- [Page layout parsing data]
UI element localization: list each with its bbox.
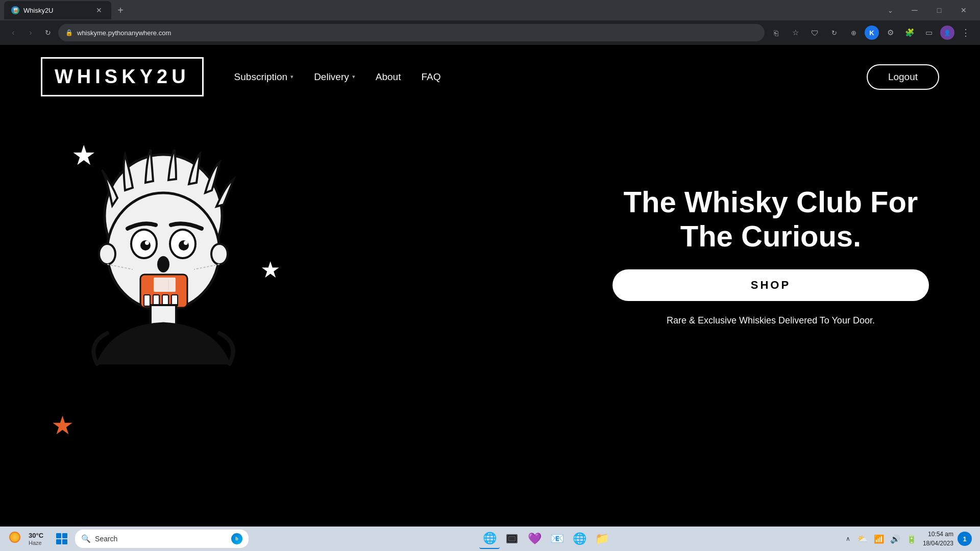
taskbar-explorer-icon[interactable]: [502, 529, 522, 549]
svg-point-18: [211, 244, 228, 264]
subscription-label: Subscription: [234, 71, 288, 83]
tab-close-icon[interactable]: ✕: [94, 5, 104, 15]
shield-icon[interactable]: 🛡: [806, 24, 823, 41]
weather-widget[interactable]: 30°C Haze: [8, 531, 43, 547]
tray-volume-icon[interactable]: 🔊: [888, 532, 902, 546]
tray-battery-icon[interactable]: 🔋: [904, 532, 919, 546]
window-controls: ⌄ ─ □ ✕: [878, 2, 976, 19]
svg-point-7: [184, 241, 188, 245]
tray-weather-icon[interactable]: ⛅: [855, 532, 870, 546]
taskbar-browser-icon[interactable]: 🌐: [479, 529, 500, 549]
nav-about[interactable]: About: [376, 71, 401, 83]
logout-button[interactable]: Logout: [867, 64, 939, 90]
back-button[interactable]: ‹: [6, 26, 20, 40]
svg-point-6: [145, 241, 149, 245]
taskbar-app5-icon[interactable]: 🌐: [569, 529, 590, 549]
taskbar: 30°C Haze 🔍 Search b 🌐 💜 📧: [0, 527, 980, 551]
svg-point-8: [157, 256, 169, 272]
bookmark-icon[interactable]: ☆: [787, 24, 803, 41]
taskbar-teams-icon[interactable]: 💜: [524, 529, 545, 549]
logout-label: Logout: [888, 71, 918, 82]
extensions-icon[interactable]: 🧩: [901, 24, 918, 41]
lock-icon: 🔒: [65, 29, 73, 36]
menu-icon[interactable]: ⋮: [958, 24, 974, 41]
hero-section: ★ ★ ★: [0, 109, 980, 466]
site-navigation: WHISKY2U Subscription ▾ Delivery ▾ About…: [0, 45, 980, 109]
delivery-label: Delivery: [314, 71, 349, 83]
profile-k-button[interactable]: K: [865, 26, 879, 40]
tray-wifi-icon[interactable]: 📶: [872, 532, 886, 546]
close-button[interactable]: ✕: [951, 2, 976, 19]
delivery-arrow-icon: ▾: [352, 73, 355, 80]
bing-icon: b: [231, 533, 242, 544]
hero-title: The Whisky Club For The Curious.: [612, 185, 929, 253]
active-tab[interactable]: 🥃 Whisky2U ✕: [4, 1, 111, 19]
tray-expand-icon[interactable]: ∧: [843, 532, 853, 546]
taskbar-files-icon[interactable]: 📁: [592, 529, 612, 549]
taskbar-mail-icon[interactable]: 📧: [547, 529, 567, 549]
shop-label: SHOP: [751, 279, 791, 291]
weather-desc: Haze: [29, 540, 43, 546]
maximize-button[interactable]: □: [927, 2, 951, 19]
minimize-button[interactable]: ─: [902, 2, 927, 19]
tab-title: Whisky2U: [23, 7, 54, 14]
taskbar-search-icon: 🔍: [81, 534, 91, 543]
shop-button[interactable]: SHOP: [612, 269, 929, 301]
extension2-icon[interactable]: ⊕: [845, 24, 862, 41]
settings-icon[interactable]: ⚙: [882, 24, 898, 41]
star-mid-icon: ★: [260, 257, 280, 283]
hero-text-block: The Whisky Club For The Curious. SHOP Ra…: [612, 185, 929, 326]
clock-time: 10:54 am: [923, 530, 953, 539]
profile-avatar[interactable]: 👤: [940, 26, 954, 40]
share-icon[interactable]: ⎗: [768, 24, 784, 41]
site-logo[interactable]: WHISKY2U: [41, 57, 204, 96]
taskbar-search-bar[interactable]: 🔍 Search b: [75, 530, 249, 548]
browser-chrome: 🥃 Whisky2U ✕ + ⌄ ─ □ ✕ ‹ › ↻ 🔒 whiskyme.…: [0, 0, 980, 45]
new-tab-button[interactable]: +: [113, 3, 128, 17]
website-content: WHISKY2U Subscription ▾ Delivery ▾ About…: [0, 45, 980, 484]
star-orange-icon: ★: [51, 411, 74, 440]
refresh-button[interactable]: ↻: [41, 26, 55, 40]
windows-logo-icon: [56, 533, 67, 544]
weather-icon: [8, 531, 24, 547]
forward-button[interactable]: ›: [23, 26, 38, 40]
start-button[interactable]: [52, 529, 72, 549]
tab-bar: 🥃 Whisky2U ✕ + ⌄ ─ □ ✕: [0, 0, 980, 20]
nav-links: Subscription ▾ Delivery ▾ About FAQ: [234, 71, 867, 83]
notification-button[interactable]: 1: [958, 532, 972, 546]
extension-icon[interactable]: ↻: [826, 24, 842, 41]
logo-text: WHISKY2U: [55, 66, 190, 87]
weather-info: 30°C Haze: [29, 532, 43, 546]
taskbar-icons: 🌐 💜 📧 🌐 📁: [252, 529, 840, 549]
dropdown-icon[interactable]: ⌄: [878, 2, 902, 19]
clock-date: 18/04/2023: [923, 539, 953, 548]
nav-faq[interactable]: FAQ: [421, 71, 440, 83]
nav-subscription[interactable]: Subscription ▾: [234, 71, 294, 83]
taskbar-search-text: Search: [95, 535, 227, 543]
svg-rect-10: [144, 295, 150, 306]
mascot-svg: [66, 149, 260, 374]
sidebar-toggle-icon[interactable]: ▭: [921, 24, 937, 41]
svg-rect-14: [153, 277, 176, 292]
hero-subtitle: Rare & Exclusive Whiskies Delivered To Y…: [612, 315, 929, 326]
notification-count: 1: [963, 535, 966, 543]
clock-display[interactable]: 10:54 am 18/04/2023: [921, 530, 955, 548]
faq-label: FAQ: [421, 71, 440, 82]
subscription-arrow-icon: ▾: [290, 73, 293, 80]
url-bar[interactable]: 🔒 whiskyme.pythonanywhere.com: [58, 24, 765, 41]
weather-temp: 30°C: [29, 532, 43, 540]
svg-point-17: [99, 244, 115, 264]
address-bar: ‹ › ↻ 🔒 whiskyme.pythonanywhere.com ⎗ ☆ …: [0, 20, 980, 45]
tab-favicon: 🥃: [11, 6, 19, 14]
about-label: About: [376, 71, 401, 82]
system-tray: ∧ ⛅ 📶 🔊 🔋 10:54 am 18/04/2023 1: [843, 530, 972, 548]
nav-delivery[interactable]: Delivery ▾: [314, 71, 355, 83]
url-text: whiskyme.pythonanywhere.com: [77, 29, 171, 37]
hero-mascot: [66, 149, 260, 374]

- [REQUIRED WORK] Could the data be reproduced exactly, with the pictures omitted?

- [WRITTEN ANSWER]
UI element localization: list each with its bbox.
taskbar-explorer-icon[interactable]: [502, 529, 522, 549]
svg-point-18: [211, 244, 228, 264]
subscription-label: Subscription: [234, 71, 288, 83]
tab-close-icon[interactable]: ✕: [94, 5, 104, 15]
shield-icon[interactable]: 🛡: [806, 24, 823, 41]
weather-widget[interactable]: 30°C Haze: [8, 531, 43, 547]
tray-volume-icon[interactable]: 🔊: [888, 532, 902, 546]
tray-battery-icon[interactable]: 🔋: [904, 532, 919, 546]
window-controls: ⌄ ─ □ ✕: [878, 2, 976, 19]
svg-point-7: [184, 241, 188, 245]
tray-weather-icon[interactable]: ⛅: [855, 532, 870, 546]
taskbar-browser-icon[interactable]: 🌐: [479, 529, 500, 549]
nav-about[interactable]: About: [376, 71, 401, 83]
logout-button[interactable]: Logout: [867, 64, 939, 90]
back-button[interactable]: ‹: [6, 26, 20, 40]
svg-point-6: [145, 241, 149, 245]
taskbar-app5-icon[interactable]: 🌐: [569, 529, 590, 549]
taskbar: 30°C Haze 🔍 Search b 🌐 💜 📧: [0, 527, 980, 551]
svg-point-8: [157, 256, 169, 272]
bookmark-icon[interactable]: ☆: [787, 24, 803, 41]
taskbar-teams-icon[interactable]: 💜: [524, 529, 545, 549]
logout-label: Logout: [888, 71, 918, 82]
extensions-icon[interactable]: 🧩: [901, 24, 918, 41]
lock-icon: 🔒: [65, 29, 73, 36]
menu-icon[interactable]: ⋮: [958, 24, 974, 41]
hero-section: ★ ★ ★: [0, 109, 980, 466]
site-navigation: WHISKY2U Subscription ▾ Delivery ▾ About…: [0, 45, 980, 109]
delivery-label: Delivery: [314, 71, 349, 83]
profile-k-button[interactable]: K: [865, 26, 879, 40]
tray-wifi-icon[interactable]: 📶: [872, 532, 886, 546]
close-button[interactable]: ✕: [951, 2, 976, 19]
delivery-arrow-icon: ▾: [352, 73, 355, 80]
bing-icon: b: [231, 533, 242, 544]
hero-title: The Whisky Club For The Curious.: [612, 185, 929, 253]
active-tab[interactable]: 🥃 Whisky2U ✕: [4, 1, 111, 19]
tray-expand-icon[interactable]: ∧: [843, 532, 853, 546]
taskbar-files-icon[interactable]: 📁: [592, 529, 612, 549]
taskbar-mail-icon[interactable]: 📧: [547, 529, 567, 549]
shop-label: SHOP: [751, 279, 791, 291]
weather-desc: Haze: [29, 540, 43, 546]
maximize-button[interactable]: □: [927, 2, 951, 19]
minimize-button[interactable]: ─: [902, 2, 927, 19]
tab-title: Whisky2U: [23, 7, 54, 14]
taskbar-search-icon: 🔍: [81, 534, 91, 543]
shop-button[interactable]: SHOP: [612, 269, 929, 301]
extension2-icon[interactable]: ⊕: [845, 24, 862, 41]
settings-icon[interactable]: ⚙: [882, 24, 898, 41]
star-mid-icon: ★: [260, 257, 280, 283]
hero-text-block: The Whisky Club For The Curious. SHOP Ra…: [612, 185, 929, 326]
clock-time: 10:54 am: [923, 530, 953, 539]
profile-avatar[interactable]: 👤: [940, 26, 954, 40]
share-icon[interactable]: ⎗: [768, 24, 784, 41]
site-logo[interactable]: WHISKY2U: [41, 57, 204, 96]
taskbar-search-bar[interactable]: 🔍 Search b: [75, 530, 249, 548]
browser-chrome: 🥃 Whisky2U ✕ + ⌄ ─ □ ✕ ‹ › ↻ 🔒 whiskyme.…: [0, 0, 980, 45]
new-tab-button[interactable]: +: [113, 3, 128, 17]
website-content: WHISKY2U Subscription ▾ Delivery ▾ About…: [0, 45, 980, 484]
star-orange-icon: ★: [51, 411, 74, 440]
refresh-button[interactable]: ↻: [41, 26, 55, 40]
windows-logo-icon: [56, 533, 67, 544]
weather-icon: [8, 531, 24, 547]
forward-button[interactable]: ›: [23, 26, 38, 40]
start-button[interactable]: [52, 529, 72, 549]
tab-bar: 🥃 Whisky2U ✕ + ⌄ ─ □ ✕: [0, 0, 980, 20]
nav-links: Subscription ▾ Delivery ▾ About FAQ: [234, 71, 867, 83]
notification-button[interactable]: 1: [958, 532, 972, 546]
extension-icon[interactable]: ↻: [826, 24, 842, 41]
logo-text: WHISKY2U: [55, 66, 190, 87]
weather-info: 30°C Haze: [29, 532, 43, 546]
taskbar-icons: 🌐 💜 📧 🌐 📁: [252, 529, 840, 549]
dropdown-icon[interactable]: ⌄: [878, 2, 902, 19]
clock-date: 18/04/2023: [923, 539, 953, 548]
nav-faq[interactable]: FAQ: [421, 71, 440, 83]
nav-subscription[interactable]: Subscription ▾: [234, 71, 294, 83]
taskbar-search-text: Search: [95, 535, 227, 543]
svg-rect-10: [144, 295, 150, 306]
mascot-svg: [66, 149, 260, 374]
sidebar-toggle-icon[interactable]: ▭: [921, 24, 937, 41]
svg-rect-14: [153, 277, 176, 292]
hero-subtitle: Rare & Exclusive Whiskies Delivered To Y…: [612, 315, 929, 326]
notification-count: 1: [963, 535, 966, 543]
clock-display[interactable]: 10:54 am 18/04/2023: [921, 530, 955, 548]
faq-label: FAQ: [421, 71, 440, 82]
subscription-arrow-icon: ▾: [290, 73, 293, 80]
url-bar[interactable]: 🔒 whiskyme.pythonanywhere.com: [58, 24, 765, 41]
weather-temp: 30°C: [29, 532, 43, 540]
svg-point-17: [99, 244, 115, 264]
address-bar: ‹ › ↻ 🔒 whiskyme.pythonanywhere.com ⎗ ☆ …: [0, 20, 980, 45]
tab-favicon: 🥃: [11, 6, 19, 14]
about-label: About: [376, 71, 401, 82]
system-tray: ∧ ⛅ 📶 🔊 🔋 10:54 am 18/04/2023 1: [843, 530, 972, 548]
nav-delivery[interactable]: Delivery ▾: [314, 71, 355, 83]
url-text: whiskyme.pythonanywhere.com: [77, 29, 171, 37]
hero-mascot: [66, 149, 260, 374]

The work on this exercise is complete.